Task item:
Go through the entries below and return every line that contains "want".
=-=-=
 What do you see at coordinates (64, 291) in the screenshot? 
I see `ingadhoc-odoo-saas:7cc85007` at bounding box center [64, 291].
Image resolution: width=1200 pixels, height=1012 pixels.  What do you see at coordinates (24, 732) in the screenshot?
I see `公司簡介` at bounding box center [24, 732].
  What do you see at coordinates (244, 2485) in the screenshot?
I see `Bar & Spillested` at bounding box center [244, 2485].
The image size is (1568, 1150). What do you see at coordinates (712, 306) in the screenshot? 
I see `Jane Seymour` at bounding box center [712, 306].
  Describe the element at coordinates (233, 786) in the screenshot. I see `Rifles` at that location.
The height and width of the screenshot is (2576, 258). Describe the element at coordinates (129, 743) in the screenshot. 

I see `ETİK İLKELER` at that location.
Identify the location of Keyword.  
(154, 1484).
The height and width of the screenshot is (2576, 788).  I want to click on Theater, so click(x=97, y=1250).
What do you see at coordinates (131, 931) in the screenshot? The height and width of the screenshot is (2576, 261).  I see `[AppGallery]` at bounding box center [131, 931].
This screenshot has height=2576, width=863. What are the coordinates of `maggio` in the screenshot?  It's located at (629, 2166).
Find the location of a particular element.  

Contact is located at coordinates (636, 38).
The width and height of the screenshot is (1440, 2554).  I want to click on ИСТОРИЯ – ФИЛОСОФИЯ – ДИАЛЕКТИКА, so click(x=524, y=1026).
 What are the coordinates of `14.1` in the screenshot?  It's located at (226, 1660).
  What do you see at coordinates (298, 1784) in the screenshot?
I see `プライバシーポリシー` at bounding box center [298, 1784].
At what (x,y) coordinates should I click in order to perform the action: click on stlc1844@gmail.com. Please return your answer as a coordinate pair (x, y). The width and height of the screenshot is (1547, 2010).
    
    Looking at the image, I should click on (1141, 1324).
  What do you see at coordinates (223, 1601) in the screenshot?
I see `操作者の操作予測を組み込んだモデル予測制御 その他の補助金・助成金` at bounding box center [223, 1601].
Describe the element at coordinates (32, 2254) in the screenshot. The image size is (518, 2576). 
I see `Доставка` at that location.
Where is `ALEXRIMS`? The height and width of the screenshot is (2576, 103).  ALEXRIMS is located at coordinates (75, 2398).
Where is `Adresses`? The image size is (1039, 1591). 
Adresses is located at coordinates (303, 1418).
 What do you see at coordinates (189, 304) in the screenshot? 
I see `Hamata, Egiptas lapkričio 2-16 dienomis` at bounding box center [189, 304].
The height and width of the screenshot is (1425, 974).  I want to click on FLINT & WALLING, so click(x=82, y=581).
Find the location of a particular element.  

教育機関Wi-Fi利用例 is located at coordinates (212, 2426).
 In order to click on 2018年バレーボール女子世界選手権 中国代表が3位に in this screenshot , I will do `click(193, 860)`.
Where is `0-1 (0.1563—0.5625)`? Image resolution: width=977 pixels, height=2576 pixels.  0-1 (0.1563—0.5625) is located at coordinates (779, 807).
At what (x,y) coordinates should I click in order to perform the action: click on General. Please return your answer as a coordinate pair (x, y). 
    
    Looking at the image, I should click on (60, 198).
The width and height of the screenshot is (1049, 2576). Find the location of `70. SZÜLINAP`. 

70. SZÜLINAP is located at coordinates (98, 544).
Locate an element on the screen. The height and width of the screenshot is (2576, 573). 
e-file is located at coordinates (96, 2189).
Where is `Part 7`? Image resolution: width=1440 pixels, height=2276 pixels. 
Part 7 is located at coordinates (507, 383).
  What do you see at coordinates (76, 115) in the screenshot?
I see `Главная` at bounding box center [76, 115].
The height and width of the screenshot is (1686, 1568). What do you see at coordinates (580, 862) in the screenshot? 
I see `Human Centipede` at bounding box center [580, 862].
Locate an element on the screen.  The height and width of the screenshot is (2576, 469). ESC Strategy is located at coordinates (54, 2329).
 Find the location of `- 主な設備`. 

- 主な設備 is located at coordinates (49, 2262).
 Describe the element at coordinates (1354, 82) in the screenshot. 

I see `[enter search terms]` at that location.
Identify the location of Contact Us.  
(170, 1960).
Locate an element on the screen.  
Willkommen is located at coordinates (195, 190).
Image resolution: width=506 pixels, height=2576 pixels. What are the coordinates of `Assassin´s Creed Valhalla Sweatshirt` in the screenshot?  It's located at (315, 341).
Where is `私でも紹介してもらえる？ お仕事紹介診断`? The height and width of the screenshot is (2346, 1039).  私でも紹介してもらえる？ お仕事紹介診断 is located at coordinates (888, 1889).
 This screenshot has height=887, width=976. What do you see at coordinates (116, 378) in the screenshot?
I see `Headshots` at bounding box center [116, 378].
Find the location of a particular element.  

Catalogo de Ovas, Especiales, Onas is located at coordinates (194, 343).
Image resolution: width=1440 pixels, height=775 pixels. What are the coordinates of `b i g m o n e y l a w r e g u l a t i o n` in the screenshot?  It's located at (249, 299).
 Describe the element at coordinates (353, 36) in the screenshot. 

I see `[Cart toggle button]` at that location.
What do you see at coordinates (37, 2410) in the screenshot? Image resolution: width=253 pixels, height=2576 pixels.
=-=-=
Answer to this exercise:
The height and width of the screenshot is (2576, 788).  I want to click on Theater, so click(x=97, y=1250).
The width and height of the screenshot is (1440, 2554).  I want to click on ИСТОРИЯ – ФИЛОСОФИЯ – ДИАЛЕКТИКА, so click(x=524, y=1026).
The height and width of the screenshot is (1425, 974).  I want to click on FLINT & WALLING, so click(x=82, y=581).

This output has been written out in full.